In 2019, Steven Weitzman was a finalist for the “Call to Artists” competition in a bid to sculpt the Willa Cather statue that would represent Nebraska in the United States Capitol's National Statuary Hall in Washington D.C. As each state is only allowed two sculptures each in the Statuary Hall, Nebraska removed its statue of Julius Sterling Morton, installed in Statuary Hall in 1937, with the new one of Cather.
- Mayor for Life – Weitzman sculpted the eight-foot-tall bronze sculpture of the former civil rights movement activist and mayor of Washington, D.C., Mayor Marion S. Barry. He was commissioned to create the work by the District of Columbia Commission on the Arts and Humanities in 2017. The sculpture is installed in front of the John A. Wilson Building and was dedicated on March 3, 2018.
- The Great Map of Colorado – Weitzman was commissioned by the state of Colorado and Colorado Creative Industries to create this public artwork for the new History Colorado Center in Denver, Colorado. Weitzman made two hundred and thirty-four full-color resinous terrazzo tiles to form a 2,200 square foot topographical map of Colorado, as seen from four hundred miles in space, installed on the main floor of the center's Great Hall.
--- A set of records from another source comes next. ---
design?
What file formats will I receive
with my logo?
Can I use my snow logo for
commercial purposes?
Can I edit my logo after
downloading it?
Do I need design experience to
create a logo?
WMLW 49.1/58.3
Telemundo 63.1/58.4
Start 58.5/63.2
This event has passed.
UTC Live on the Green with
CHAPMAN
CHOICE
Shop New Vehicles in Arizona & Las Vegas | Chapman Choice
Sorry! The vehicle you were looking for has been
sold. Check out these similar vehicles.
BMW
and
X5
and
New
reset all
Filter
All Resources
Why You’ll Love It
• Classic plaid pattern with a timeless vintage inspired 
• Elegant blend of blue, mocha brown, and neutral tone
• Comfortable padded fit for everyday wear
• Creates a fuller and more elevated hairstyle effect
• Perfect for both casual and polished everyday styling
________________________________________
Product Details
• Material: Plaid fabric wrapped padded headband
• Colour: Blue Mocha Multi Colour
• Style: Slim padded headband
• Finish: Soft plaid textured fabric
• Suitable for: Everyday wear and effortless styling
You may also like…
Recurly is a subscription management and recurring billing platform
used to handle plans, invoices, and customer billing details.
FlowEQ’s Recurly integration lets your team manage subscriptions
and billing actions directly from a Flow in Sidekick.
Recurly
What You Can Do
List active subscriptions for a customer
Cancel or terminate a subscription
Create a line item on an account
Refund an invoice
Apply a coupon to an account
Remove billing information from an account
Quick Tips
The building, designed by Tryba Architects, was completed in 2012.
- “La Cholla Bridge: Magee Road to Tangerine Road” – In 2010, Weitzman was selected by the Pima Arts Council (née: Arts Foundation of Tucson and Southern Arizona) to create the aesthetic designs for the 600 ft La Cholla Bridge. The bridge construction was completed in 2014. The project team, including Weitzman's companies Creative Design Resolution, Inc. and Creative Form Liners, Inc. won five team awards for the project within 6 months of its completion.
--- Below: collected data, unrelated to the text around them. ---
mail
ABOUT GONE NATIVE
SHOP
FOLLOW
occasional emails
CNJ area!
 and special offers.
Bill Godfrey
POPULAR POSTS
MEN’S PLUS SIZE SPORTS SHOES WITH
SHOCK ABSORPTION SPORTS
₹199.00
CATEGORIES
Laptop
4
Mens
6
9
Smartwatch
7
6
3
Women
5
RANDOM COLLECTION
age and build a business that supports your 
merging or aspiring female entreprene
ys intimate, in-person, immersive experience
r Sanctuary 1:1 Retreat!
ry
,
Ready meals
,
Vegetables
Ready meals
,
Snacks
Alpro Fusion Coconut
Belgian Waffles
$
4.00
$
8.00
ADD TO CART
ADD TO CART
- I-35 Corridor in Norman, Oklahoma – In 2008, lead designer, Steven Weitzman, and his design firm, Creative Design Resolutions, Inc., was selected to create an aesthetic master plan for the Oklahoma Department of Transportation and the City of Norman's Interstate-35 for the U.S. 77 to SH-9W expansion project. The project included eight bridges, six of them new and two retrofitted. In his aesthetic master plan, Weitzman created designs for each bridge inspired by Oklahoma's and Norman's local flora, fauna, economy, history and environment. The latest bridge to be constructed, Lindsey Street Bridge, was completed in 2017. The Lindsey Street Bridge's aesthetic design features brick patterns, quoining, and a concrete panel that's cast front and back with a bas-relief image of the Seed Sower, an iconic figure of David Ross Boyd, the first president of the University of Oklahoma's Norman nearby campus.
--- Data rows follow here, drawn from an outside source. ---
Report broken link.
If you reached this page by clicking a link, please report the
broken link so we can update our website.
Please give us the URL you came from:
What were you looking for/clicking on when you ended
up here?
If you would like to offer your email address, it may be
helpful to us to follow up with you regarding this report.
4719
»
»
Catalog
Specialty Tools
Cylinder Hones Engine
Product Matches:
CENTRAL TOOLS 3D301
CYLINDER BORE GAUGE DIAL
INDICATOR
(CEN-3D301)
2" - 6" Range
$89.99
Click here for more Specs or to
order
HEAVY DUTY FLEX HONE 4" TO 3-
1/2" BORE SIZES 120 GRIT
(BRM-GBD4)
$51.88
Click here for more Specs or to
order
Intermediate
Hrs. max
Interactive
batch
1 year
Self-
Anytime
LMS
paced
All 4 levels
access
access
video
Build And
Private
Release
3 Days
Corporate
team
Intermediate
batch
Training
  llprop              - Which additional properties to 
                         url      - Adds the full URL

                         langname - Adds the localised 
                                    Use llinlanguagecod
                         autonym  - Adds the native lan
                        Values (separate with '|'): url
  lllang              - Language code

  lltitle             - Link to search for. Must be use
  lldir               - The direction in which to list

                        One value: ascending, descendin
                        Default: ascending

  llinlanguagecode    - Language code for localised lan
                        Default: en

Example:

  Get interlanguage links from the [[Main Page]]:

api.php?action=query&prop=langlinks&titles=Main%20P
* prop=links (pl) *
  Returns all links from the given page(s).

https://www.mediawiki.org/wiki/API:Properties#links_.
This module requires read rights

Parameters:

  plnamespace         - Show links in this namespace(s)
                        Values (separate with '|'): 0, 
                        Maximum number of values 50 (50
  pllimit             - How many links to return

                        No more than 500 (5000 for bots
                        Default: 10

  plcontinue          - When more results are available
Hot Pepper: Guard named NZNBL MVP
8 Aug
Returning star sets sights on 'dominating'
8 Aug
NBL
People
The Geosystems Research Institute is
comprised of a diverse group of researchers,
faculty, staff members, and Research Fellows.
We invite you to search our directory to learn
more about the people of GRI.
- I-40 Widening and Choctaw Road Interchange Reconstruction Project - In 2016, Weitzman and Creative Design Resolutions, Inc. were hired to design the aesthetic master plan for the eleven-mile, I-40 Corridor, also known as Freedom Freeway, starting from Choctaw Road in Oklahoma City to Tinker Air Force Base. The Oklahoma Department of Transportation's road expansion project includes widening I-40 from four to six lanes and raising the overpass bridges from fourteen to eighteen feet. Additionally, the project will include twenty-six retaining walls ranging in length from 500 to 4000 ft; ten new bridges and three renovated bridges that will illustrate the local cultures and aesthetics. The construction started in January 2018 and was expected to take two years to complete.
- The Caretakers - Dedicated in 1986 at the United Nations’ headquarters in New York City, The Caretakers commemorated the UN's fortieth anniversary and its first "International Youth Year". Carved from a two-hundred-year-old American Elm, the sculpture depicts three young people nurturing a newly planted tree. After a two-month exhibition at UN headquarters in New York, The Caretakers was re-dedicated in the Montgomery County Courthouse where it remained for thirty-three years.